Reversing diablo2oo2's crackme 4

Overview

The following tutorial will document diablo2oo2’s fourth crackme.

This tutorial assumes you have some basic reversing knowledge.

The crackme can be found here.

Tools

You will need only x64dbg.

Analysis

1.png

Load up the crackme in x64dbg. You will need to enable compatibility mode for “Windows XP (SP2)” if running on modern OSes. Immediately there is something suspicious.

1.png

Some self modifying code is done.
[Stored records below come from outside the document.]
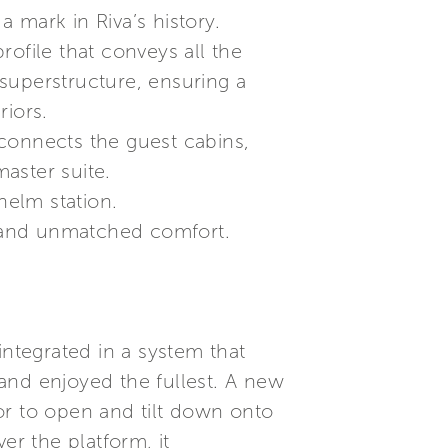
 mark in Riva’s history.
profile that conveys all the
superstructure, ensuring a
riors.
connects the guest cabins,
aster suite.
helm station.
 and unmatched comfort.
integrated in a system that
and enjoyed the fullest. A new
or to open and tilt down onto
er the platform, it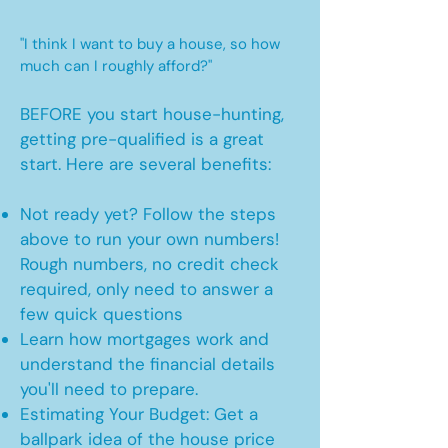
"I think I want to buy a house, so how
much can I roughly afford?"
BEFORE you start house-hunting,
getting pre-qualified is a great
start. Here are several benefits:
Not ready yet? Follow the steps
above to run your own numbers!
Rough numbers, no credit check
required, only need to answer a
few quick questions
Learn how mortgages work and
understand the financial details
you'll need to prepare.
Estimating Your Budget: Get a
ballpark idea of the house price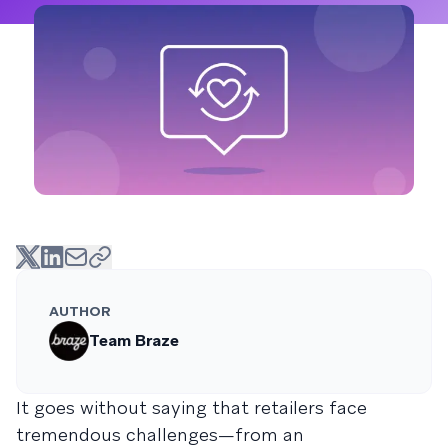
AUTHOR
Team Braze
It goes without saying that retailers face
tremendous challenges—from an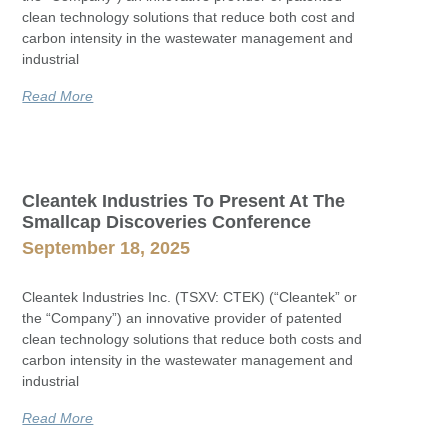
clean technology solutions that reduce both cost and
carbon intensity in the wastewater management and
industrial
Read More
Cleantek Industries To Present At The
Smallcap Discoveries Conference
September 18, 2025
Cleantek Industries Inc. (TSXV: CTEK) (“Cleantek” or
the “Company”) an innovative provider of patented
clean technology solutions that reduce both costs and
carbon intensity in the wastewater management and
industrial
Read More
It generates some code at 0x0040D00, and also generates a string.

1.png

Looking at the call location around GetDlgItemTextA also generates a string, and the serial is checked to be exactly 8 characters in length. Entering a serial that is 8 characters in length then leads to….

1.png

There is some oddities to this particular code due to some bugs in the crackme.

In the first iteration of the loop shown, EDX starts at zero and is decremented by dec dl, so DX is now “0xFF” thus there is a out-of-bounds string read on the serial string, so DL starts at 0xFF and wraps to zero. Due to this, the CL register also is equal to 0 and has no bearing on the resulting calculations. Also, due to another bug in the crackme, ESI is not equal to zero and so is set to the address of a subroutine in the crackme which is 0x00401065.

The original intent of the code was to loop over the characters in the entered string and do some very basic maths with the ASCII values. But due to the aforementioned bugs, only 7 characters are used in the calculation.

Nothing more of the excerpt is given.